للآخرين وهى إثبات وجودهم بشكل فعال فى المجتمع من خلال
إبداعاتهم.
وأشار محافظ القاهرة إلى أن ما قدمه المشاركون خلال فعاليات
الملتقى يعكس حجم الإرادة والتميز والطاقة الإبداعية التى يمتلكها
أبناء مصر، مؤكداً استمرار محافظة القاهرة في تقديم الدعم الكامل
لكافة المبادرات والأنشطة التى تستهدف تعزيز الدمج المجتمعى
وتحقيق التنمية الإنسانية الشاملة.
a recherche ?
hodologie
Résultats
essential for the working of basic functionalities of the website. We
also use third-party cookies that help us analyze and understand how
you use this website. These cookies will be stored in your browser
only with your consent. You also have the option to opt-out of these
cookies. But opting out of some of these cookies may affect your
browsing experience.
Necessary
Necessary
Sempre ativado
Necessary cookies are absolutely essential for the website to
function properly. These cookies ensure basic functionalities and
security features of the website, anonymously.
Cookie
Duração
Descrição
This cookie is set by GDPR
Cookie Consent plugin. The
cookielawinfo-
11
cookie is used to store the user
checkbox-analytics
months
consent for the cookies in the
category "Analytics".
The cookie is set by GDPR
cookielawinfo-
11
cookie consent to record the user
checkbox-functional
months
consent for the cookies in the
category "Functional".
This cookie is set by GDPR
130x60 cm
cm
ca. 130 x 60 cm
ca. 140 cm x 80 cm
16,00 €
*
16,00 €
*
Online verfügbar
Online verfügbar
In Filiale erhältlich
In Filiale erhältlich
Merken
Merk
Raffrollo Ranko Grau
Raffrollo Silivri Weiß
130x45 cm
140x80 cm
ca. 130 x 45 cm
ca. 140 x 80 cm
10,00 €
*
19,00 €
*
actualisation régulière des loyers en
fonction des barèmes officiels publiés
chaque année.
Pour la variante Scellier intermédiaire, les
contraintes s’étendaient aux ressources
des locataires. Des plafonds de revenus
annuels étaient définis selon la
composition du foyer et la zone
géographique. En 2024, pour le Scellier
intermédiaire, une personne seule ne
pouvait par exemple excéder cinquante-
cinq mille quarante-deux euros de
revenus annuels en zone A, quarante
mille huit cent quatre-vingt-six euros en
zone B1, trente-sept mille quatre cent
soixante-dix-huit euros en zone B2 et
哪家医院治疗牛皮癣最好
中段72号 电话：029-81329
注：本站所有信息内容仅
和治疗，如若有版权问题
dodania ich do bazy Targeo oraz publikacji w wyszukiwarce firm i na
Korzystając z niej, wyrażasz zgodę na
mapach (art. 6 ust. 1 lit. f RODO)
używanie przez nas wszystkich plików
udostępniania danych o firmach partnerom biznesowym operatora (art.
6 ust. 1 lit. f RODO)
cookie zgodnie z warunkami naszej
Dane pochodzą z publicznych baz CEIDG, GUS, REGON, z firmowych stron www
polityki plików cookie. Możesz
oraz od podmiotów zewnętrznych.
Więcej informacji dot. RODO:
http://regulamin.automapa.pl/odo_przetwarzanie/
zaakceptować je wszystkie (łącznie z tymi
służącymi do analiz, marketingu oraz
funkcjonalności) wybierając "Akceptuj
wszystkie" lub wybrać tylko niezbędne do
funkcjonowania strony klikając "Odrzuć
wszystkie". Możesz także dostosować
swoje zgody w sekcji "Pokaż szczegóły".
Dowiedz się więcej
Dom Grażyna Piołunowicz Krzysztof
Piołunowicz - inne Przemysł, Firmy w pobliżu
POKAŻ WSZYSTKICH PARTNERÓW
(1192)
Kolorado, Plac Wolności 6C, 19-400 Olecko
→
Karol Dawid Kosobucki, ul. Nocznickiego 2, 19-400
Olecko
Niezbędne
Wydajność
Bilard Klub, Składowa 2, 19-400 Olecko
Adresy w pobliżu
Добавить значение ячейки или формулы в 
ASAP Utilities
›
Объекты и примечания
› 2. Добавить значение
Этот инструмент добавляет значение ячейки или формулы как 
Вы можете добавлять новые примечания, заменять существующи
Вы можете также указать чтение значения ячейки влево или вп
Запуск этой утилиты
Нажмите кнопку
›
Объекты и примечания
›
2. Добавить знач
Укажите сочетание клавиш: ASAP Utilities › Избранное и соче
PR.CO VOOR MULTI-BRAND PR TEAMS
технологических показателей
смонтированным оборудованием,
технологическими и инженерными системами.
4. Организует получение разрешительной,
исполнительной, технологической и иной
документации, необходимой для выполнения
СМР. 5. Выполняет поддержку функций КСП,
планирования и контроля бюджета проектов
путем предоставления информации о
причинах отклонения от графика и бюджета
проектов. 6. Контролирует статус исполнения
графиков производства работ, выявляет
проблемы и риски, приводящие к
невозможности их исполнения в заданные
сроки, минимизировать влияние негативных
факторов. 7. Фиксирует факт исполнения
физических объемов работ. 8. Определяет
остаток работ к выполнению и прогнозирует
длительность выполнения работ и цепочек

════════════════

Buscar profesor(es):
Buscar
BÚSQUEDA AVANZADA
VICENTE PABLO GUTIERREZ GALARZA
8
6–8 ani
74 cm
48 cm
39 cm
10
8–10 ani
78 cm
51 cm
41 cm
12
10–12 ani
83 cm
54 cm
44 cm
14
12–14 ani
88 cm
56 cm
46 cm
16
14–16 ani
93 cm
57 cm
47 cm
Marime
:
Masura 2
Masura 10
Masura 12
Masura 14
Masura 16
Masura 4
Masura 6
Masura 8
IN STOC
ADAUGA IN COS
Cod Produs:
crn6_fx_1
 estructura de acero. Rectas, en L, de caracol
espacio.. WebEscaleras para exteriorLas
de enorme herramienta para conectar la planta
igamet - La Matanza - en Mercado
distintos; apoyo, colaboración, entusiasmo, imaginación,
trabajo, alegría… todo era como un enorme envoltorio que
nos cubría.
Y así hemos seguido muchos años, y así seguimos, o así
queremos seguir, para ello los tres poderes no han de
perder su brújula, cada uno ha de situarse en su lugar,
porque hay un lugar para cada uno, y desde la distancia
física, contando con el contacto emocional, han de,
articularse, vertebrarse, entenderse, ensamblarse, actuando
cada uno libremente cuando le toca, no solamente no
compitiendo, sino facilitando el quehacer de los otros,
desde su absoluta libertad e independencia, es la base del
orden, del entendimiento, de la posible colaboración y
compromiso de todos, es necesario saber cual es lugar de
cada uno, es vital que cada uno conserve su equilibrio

════════════════

* Assignment:
Using only the data above, copy out the lines that include the word "essential".

* Problem solution:
essential for the working of basic functionalities of the website. We
Necessary cookies are absolutely essential for the website to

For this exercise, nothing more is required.